As to what happened to Anthony, his sister said, "A lot of times he got hurt and one morning he woke up and my -- he was acting a little weird so my mom said that they were gonna go to the hospital, and Anthony said he wanted to sleep so my mom let him sleep for a little and when he woke up my mom said he wasn't breathing."
"The night before my mom was -- told Anthony that they were gonna go to the hospital, Kareem picked him up from his armpits and dropped him on the floor," the girl recalled. "He did that about 10 times." When Anthony wasn't waking up the next morning, the girl said her mother threw cold water on him. She then said her mother carried Anthony downstairs and he looked "frozen." Barron then called 911.
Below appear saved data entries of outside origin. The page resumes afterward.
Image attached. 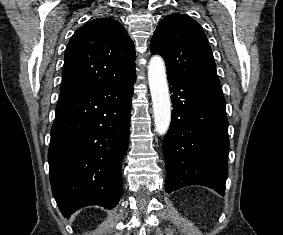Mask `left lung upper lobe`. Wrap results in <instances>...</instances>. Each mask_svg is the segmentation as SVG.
Masks as SVG:
<instances>
[{"label": "left lung upper lobe", "mask_w": 283, "mask_h": 235, "mask_svg": "<svg viewBox=\"0 0 283 235\" xmlns=\"http://www.w3.org/2000/svg\"><path fill=\"white\" fill-rule=\"evenodd\" d=\"M150 49L164 58L167 75L220 88L208 39L191 17L177 13L166 16L155 30Z\"/></svg>", "instance_id": "left-lung-upper-lobe-1"}]
</instances>
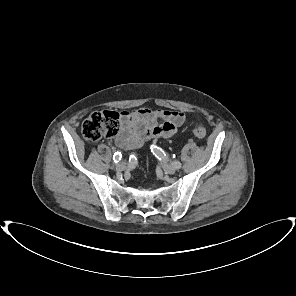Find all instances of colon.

If the boys had an accident because they were locked in their rooms and could not go to the bathroom, the girl said they boys would have to sleep on the floor. "Kareem would hold their legs, make them lay down, and put their face in the pee."
When police or social workers came to the house, the girl said she lied to them because her mother told her not to talk about Leiva. She said her mom got mad because Anthony would cry a lot when he was in trouble. She said Anthony and her other brother would get punished pretty much every day.
The girl said Leiva would also slap her mom, and that only she, Anthony and her other brother were disciplined all the time, and not the other children.
At the end of the prosecutor's questions, several grand jurors asked their questions as well. The girl was then excused and asked to keep everything that happened inside a secret.
The grand jury is composed of 25 members of the community who are tasked to hear the evidence and arguments presented by the prosecutor and decide whether an indictment is warranted or not.
The defendants are not present during the grand jury proceeding and there is no defense attorney either. The hearings are all secret and the transcripts are sealed until the grand jury comes to an end.